Das drastische Gegenteil von woke ist der wohl sexistischste Auswuchs der 2000er-Jahre auf MTV: Flavor of Love. Hier lernt man, das früher alles schlimmer war.
Ex-«Public Enemy»-Frontmann Flavor Flav sucht eine Frau, indem er die Frauen posieren, oder sexy im Pool schwimmen lässt. Dabei brüllt er gelegentlich seinen eigenen Namen in die Welt hinaus, von den Frauen kann er sich leider keinen merken. In dieser Sendung wird jedes sexistische und rassistische Klischee ausgeschlachtet, es wird auf unterstem Niveau geworben und gestritten.
Es ist verstörend. So verstörend. Der Horrorfilm meiner Jugend, der Unfall, bei dem man nicht mehr wegschauen kann. Und das schlimmste daran: Es gab eine Reihe von Spin-Offs daraus. Wie: Flavor of Love Girls: Charm School. Dazu fällt einem dann gar nichts mehr ein. (auf Amazon oder Youtube)
Ryotaro und Motomi – hier sehen Sie, wie ein Badboy in Japan aussieht.

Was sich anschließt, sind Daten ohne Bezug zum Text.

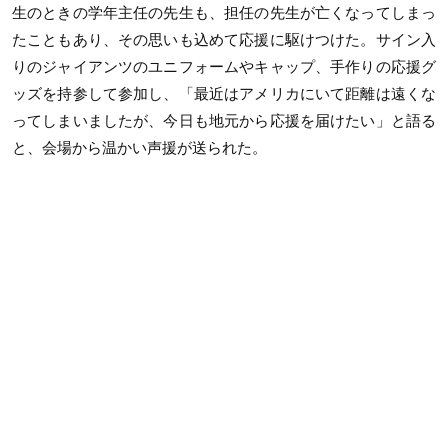
生のときの学年主任の先生も、担任の先生が亡くなってしまっ
たこともあり、その思いも込めて応援に駆けつけた。サイン入
りのジャイアンツのユニフォームやキャップ、手作りの応援グ
ッズを持参して参加し、「最近はアメリカにいて距離は遠くな
ってしまいましたが、今日も地元から応援を届けたい」と語る
と、会場から温かい声援が送られた。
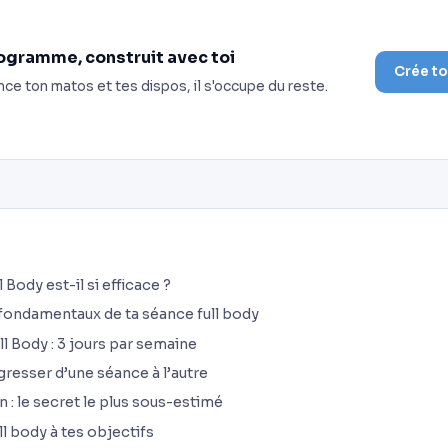
ogramme, construit avec toi
Crée t
nce ton matos et tes dispos, il s'occupe du reste.
l Body est-il si efficace ?
fondamentaux de ta séance full body
 Body : 3 jours par semaine
esser d’une séance à l’autre
 : le secret le plus sous-estimé
l body à tes objectifs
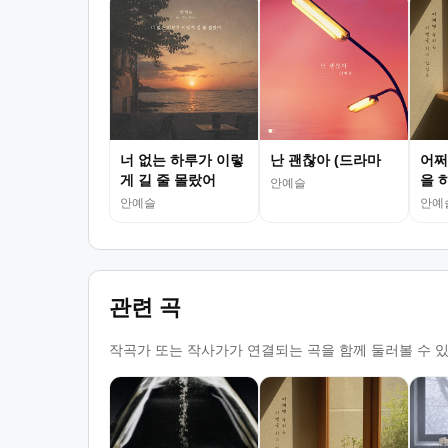
너 없는 하루가 이렇
난 괜찮아 (드라마
어쩌
게 길 줄 몰랐어
을 
안예슬
안예슬
안예
관련 곡
작곡가 또는 작사가가 연결되는 곡을 함께 둘러볼 수 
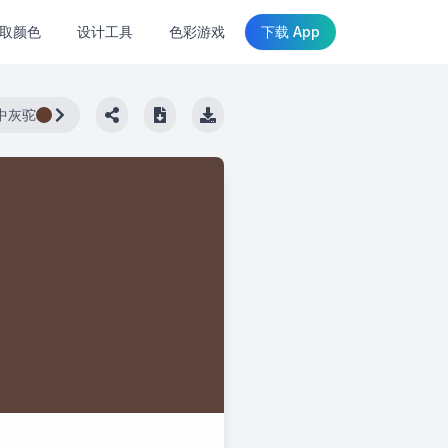
取颜色
设计工具
色彩游戏
下载 App
中灰驼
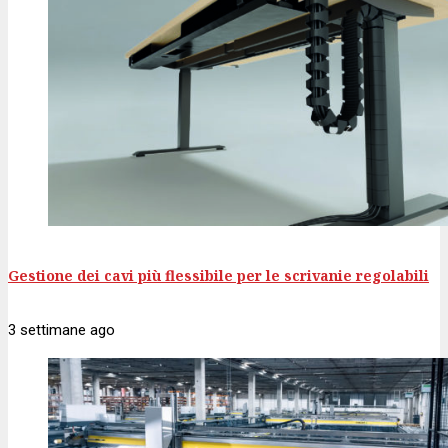
Gestione dei cavi più flessibile per le scrivanie regolabili
3 settimane
ago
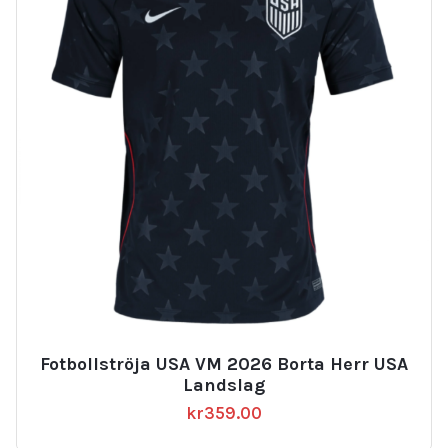
Fotbollströja USA VM 2026 Borta Herr USA
Landslag
kr
359.00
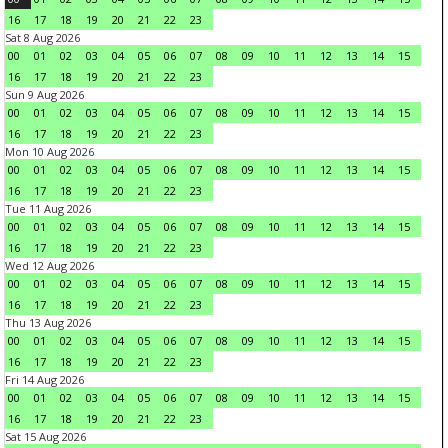
16
17
18
19
20
21
22
23
Sat 8 Aug 2026
00
01
02
03
04
05
06
07
08
09
10
11
12
13
14
15
16
17
18
19
20
21
22
23
Sun 9 Aug 2026
00
01
02
03
04
05
06
07
08
09
10
11
12
13
14
15
16
17
18
19
20
21
22
23
Mon 10 Aug 2026
00
01
02
03
04
05
06
07
08
09
10
11
12
13
14
15
16
17
18
19
20
21
22
23
Tue 11 Aug 2026
00
01
02
03
04
05
06
07
08
09
10
11
12
13
14
15
16
17
18
19
20
21
22
23
Wed 12 Aug 2026
00
01
02
03
04
05
06
07
08
09
10
11
12
13
14
15
16
17
18
19
20
21
22
23
Thu 13 Aug 2026
00
01
02
03
04
05
06
07
08
09
10
11
12
13
14
15
16
17
18
19
20
21
22
23
Fri 14 Aug 2026
00
01
02
03
04
05
06
07
08
09
10
11
12
13
14
15
16
17
18
19
20
21
22
23
Sat 15 Aug 2026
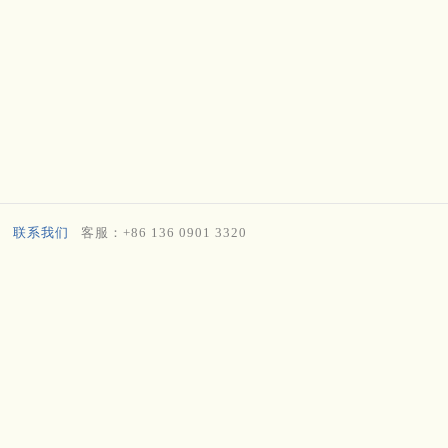
联系我们
客服：+86 136 0901 3320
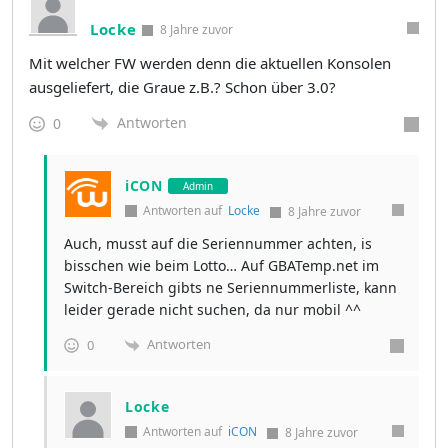
Locke
8 Jahre zuvor
Mit welcher FW werden denn die aktuellen Konsolen
ausgeliefert, die Graue z.B.? Schon über 3.0?
Antworten
0
iCON
Admin
Antworten auf
Locke
8 Jahre zuvor
Auch, musst auf die Seriennummer achten, is
bisschen wie beim Lotto… Auf GBATemp.net im
Switch-Bereich gibts ne Seriennummerliste, kann
leider gerade nicht suchen, da nur mobil ^^
Antworten
0
Locke
Antworten auf
iCON
8 Jahre zuvor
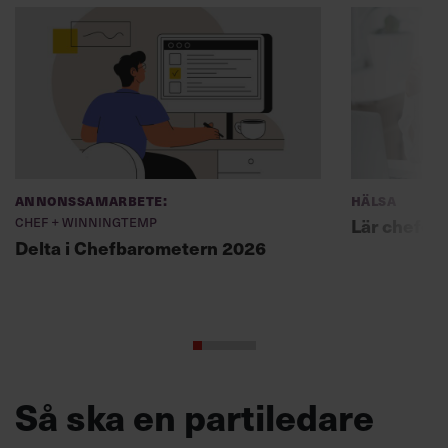
Annonssamarbete:
Hälsa
Chef + Winningtemp
Lär chefer
Delta i Chefbarometern 2026
Så ska en partiledare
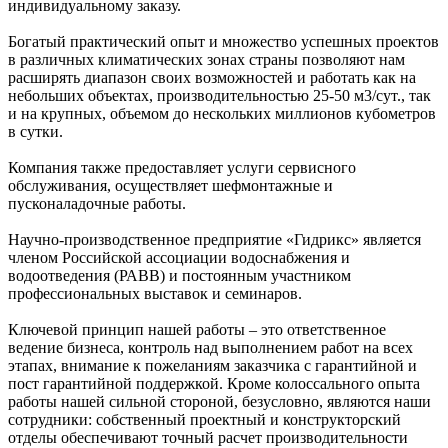
индивидуальному заказу.
Богатый практический опыт и множество успешных проектов
в различных климатических зонах страны позволяют нам
расширять диапазон своих возможностей и работать как на
небольших объектах, производительностью 25-50 м3/сут., так
и на крупных, объемом до нескольких миллионов кубометров
в сутки.
Компания также предоставляет услуги сервисного
обслуживания, осуществляет шефмонтажные и
пусконаладочные работы.
Научно-производственное предприятие «Гидрикс» является
членом Российской ассоциации водоснабжения и
водоотведения (РАВВ) и постоянным участником
профессиональных выставок и семинаров.
Ключевой принцип нашей работы – это ответственное
ведение бизнеса, контроль над выполнением работ на всех
этапах, внимание к пожеланиям заказчика с гарантийной и
пост гарантийной поддержкой. Кроме колоссального опыта
работы нашей сильной стороной, безусловно, являются наши
сотрудники: собственный проектный и конструкторский
отделы обеспечивают точный расчет производительности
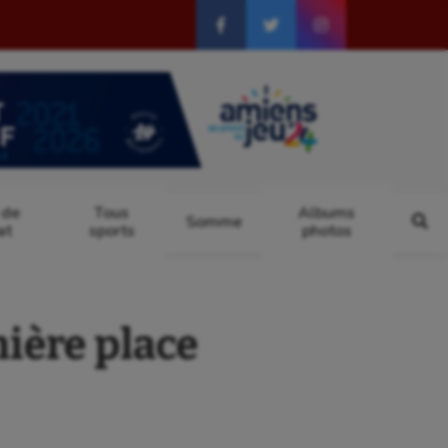
 de
Tous
Albums
Somme
at
sports
photos
ière place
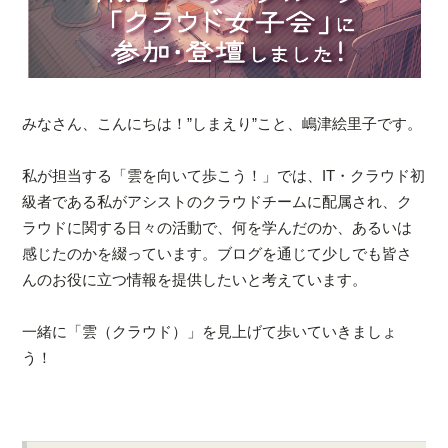
みなさん、こんにちは！”しまえり”こと、嶋津絵里子です。
私が担当する「雲を向いて歩こう！」では、IT・クラウド初
級者である私がアシストのクラウドチームに配属され、ク
ラウドに関する日々の活動で、何を学んだのか、あるいは
感じたのかを綴っています。ブログを通じて少しでも皆さ
んのお役に立つ情報を提供したいと考えています。
一緒に「雲（クラウド）」を見上げて歩いていきましょ
う！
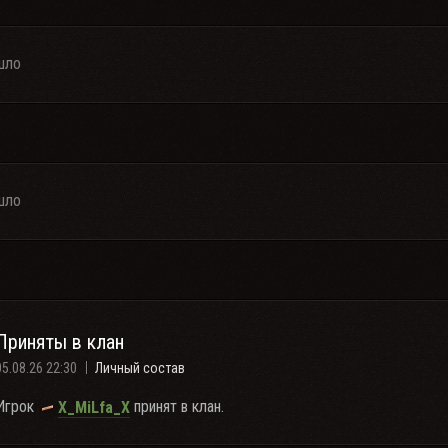
шло
шло
Приняты в клан
05.08.26 22:30
Личный состав
Игрок
принят в клан.
X_MiLfa_X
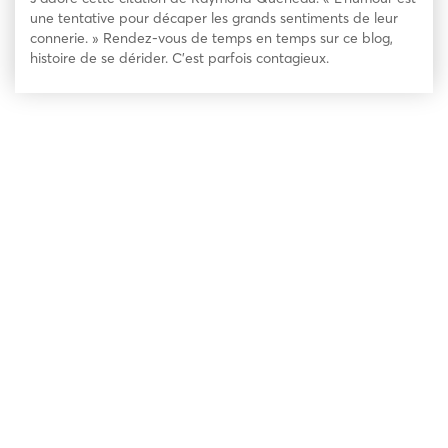
une tentative pour décaper les grands sentiments de leur
connerie. » Rendez-vous de temps en temps sur ce blog,
histoire de se dérider. C’est parfois contagieux.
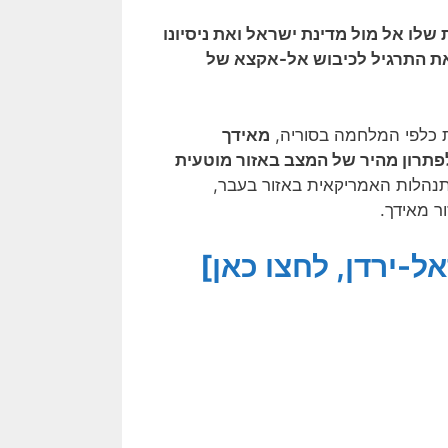
לו אל מול מדינת ישראל ואת ניסיונו
את התרגיל לכיבוש אל-אקצא של
ת כלפי המלחמה בסוריה,
מאידך
תרון מהיר של המצב באזור מוטעית
נהלות האמריקאית באזור בעבר,
ר מאידך.
-ירדן, לחצו כאן]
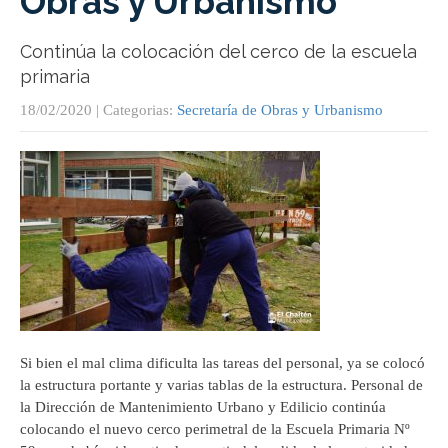
Obras y Urbanismo
Continúa la colocación del cerco de la escuela
primaria
18/02/2020
| Categorias:
Secretaría de Obras y Urbanismo
Si bien el mal clima dificulta las tareas del personal, ya se colocó
la estructura portante y varias tablas de la estructura. Personal de
la Dirección de Mantenimiento Urbano y Edilicio continúa
colocando el nuevo cerco perimetral de la Escuela Primaria Nº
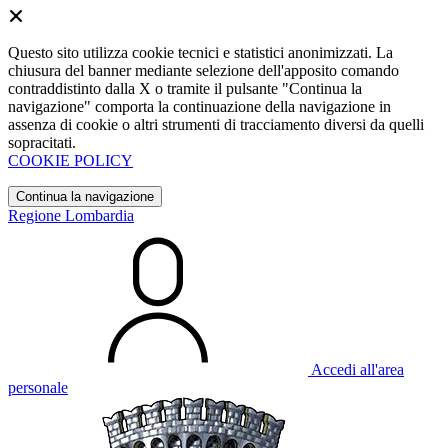
Questo sito utilizza cookie tecnici e statistici anonimizzati. La
chiusura del banner mediante selezione dell'apposito comando
contraddistinto dalla X o tramite il pulsante "Continua la
navigazione" comporta la continuazione della navigazione in
assenza di cookie o altri strumenti di tracciamento diversi da quelli
sopracitati.
COOKIE POLICY
Continua la navigazione
Regione Lombardia
Accedi all'area
personale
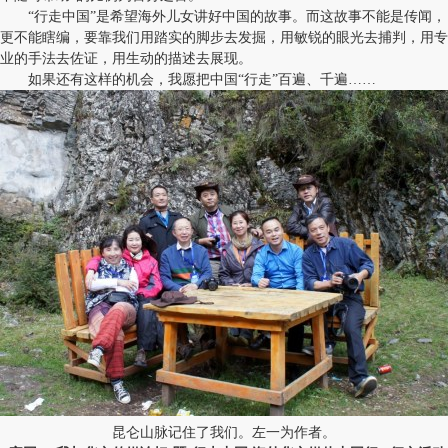
“行走中国”是希望海外儿女讲好中国的故事。而这故事不能是传闻，
更不能瞎编，要靠我们用踏实的脚步去发掘，用敏锐的眼光去捕判，用专
业的手法去佐证，用生动的描述去展现。
如果还有这样的机会，我愿把中国“行走”百遍、千遍……
昆仑山脉记住了我们。左一为作者。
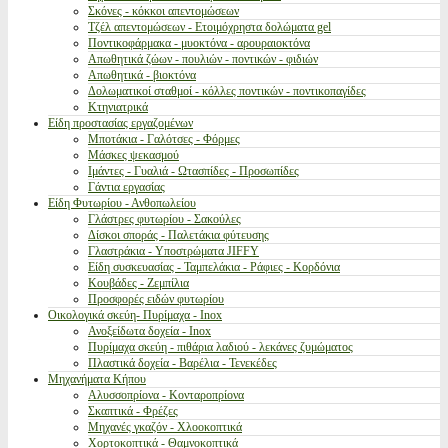
Σκόνες - κόκκοι απεντομώσεων
Τζέλ απεντομώσεων - Ετοιμόχρηστα δολώματα gel
Ποντικοφάρμακα - μυοκτόνα - αρουραιοκτόνα
Απωθητικά ζώων - πουλιών - ποντικών - φιδιών
Απωθητικά - βιοκτόνα
Δολωματικοί σταθμοί - κόλλες ποντικών - ποντικοπαγίδες
Κτηνιατρικά
Είδη προστασίας εργαζομένων
Μποτάκια - Γαλότσες - Φόρμες
Μάσκες ψεκασμού
Ιμάντες - Γυαλιά - Ωτασπίδες - Προσωπίδες
Γάντια εργασίας
Είδη Φυτωρίου - Ανθοπωλείου
Γλάστρες φυτωρίου - Σακούλες
Δίσκοι σποράς - Παλετάκια φύτευσης
Γλαστράκια - Υποστρώματα JIFFY
Είδη συσκευασίας - Ταμπελάκια - Ράφιες - Κορδόνια
Κουβάδες - Ζεμπίλια
Προσφορές ειδών φυτωρίου
Οικολογικά σκεύη- Πυρίμαχα - Inox
Ανοξείδωτα δοχεία - Inox
Πυρίμαχα σκεύη - πιθάρια λαδιού - λεκάνες ζυμώματος
Πλαστικά δοχεία - Βαρέλια - Τενεκέδες
Μηχανήματα Κήπου
Αλυσσοπρίονα - Κονταροπρίονα
Σκαπτικά - Φρέζες
Μηχανές γκαζόν - Χλοοκοπτικά
Χορτοκοπτικά - Θαμνοκοπτικά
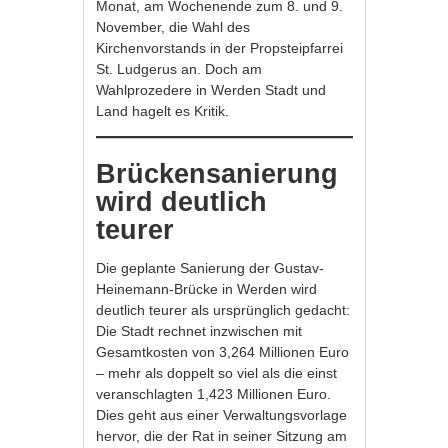
Monat, am Wochenende zum 8. und 9.
November, die Wahl des
Kirchenvorstands in der Propsteipfarrei
St. Ludgerus an. Doch am
Wahlprozedere in Werden Stadt und
Land hagelt es Kritik.
Brückensanierung
wird deutlich
teurer
Die geplante Sanierung der Gustav-
Heinemann-Brücke in Werden wird
deutlich teurer als ursprünglich gedacht:
Die Stadt rechnet inzwischen mit
Gesamtkosten von 3,264 Millionen Euro
– mehr als doppelt so viel als die einst
veranschlagten 1,423 Millionen Euro.
Dies geht aus einer Verwaltungsvorlage
hervor, die der Rat in seiner Sitzung am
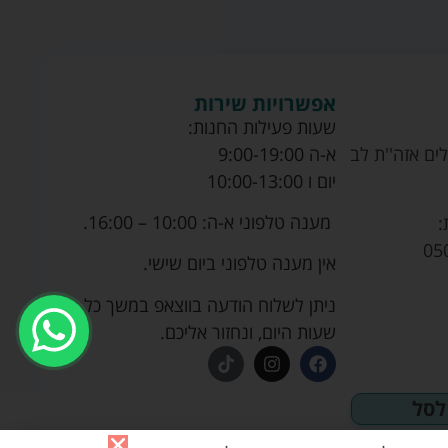
אפשרויות שירות
שעות פעילות החנות:
ים אזה''ת לב
א-ה 9:00-19:00
יום ו 10:00-13:00
מענה טלפוני א-ה: 10:00 – 16:00.
:
05
אין מענה טלפוני ביום שישי.
ניתן לשלוח הודעה בווצאפ במשך כל
שעות היום, ונחזור אליכם.
לסל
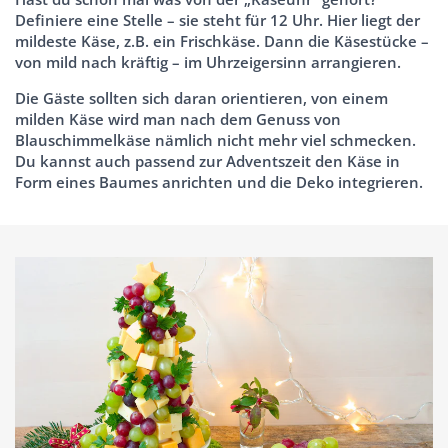
Definiere eine Stelle – sie steht für 12 Uhr. Hier liegt der
mildeste Käse, z.B. ein Frischkäse. Dann die Käsestücke –
von mild nach kräftig – im Uhrzeigersinn arrangieren.
Die Gäste sollten sich daran orientieren, von einem
milden Käse wird man nach dem Genuss von
Blauschimmelkäse nämlich nicht mehr viel schmecken.
Du kannst auch passend zur Adventszeit den Käse in
Form eines Baumes anrichten und die Deko integrieren.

Love is blind ist ein neues Reality-Love-Format, dass gerade um den Globus tourt. Darin werden heterosexuelle Menschen, die Heiraten als grösstes Ziel des Lebens betrachten, in durch Wände geteilte Boxen gesteckt. Hier unterhalten sie sich mit den Menschen des anderen Geschlechts, ohne diese je zu sehen und verlieben sich dabei. Falls sie sich so dolle verlieben, dass sie sich auch gleich verloben, dürfen sie sich endlich sehen. Dann fliegen sie gemeinsam in die Flitterwochen und ein paar Wochen später soll bereits geheiratet werden. Die Uraufführung aus den USA war ein voller Erfolg, es ging heiss her und zwei Paare sind noch immer verheiratet. In der japanischen Version funktioniert das Kennenlernen oft ganz anders. Da können wir Westler*innen nur staunen über diese ganz eigenen Formen der Förmlichkeiten. Und unsere, durch Reality-Trash aus den USA abgestumpften Sehgewohnheiten, reinigen. Das ist Bildungsfernsehen. Oder so.
P.S. Gar nicht zu empfehlen ist Love ist blind: Brasil. Ausser man will vor lauter Ärger über Machismo und toxischer Männlichkeit einen Herzinfarkt erleiden. (auf Netflix)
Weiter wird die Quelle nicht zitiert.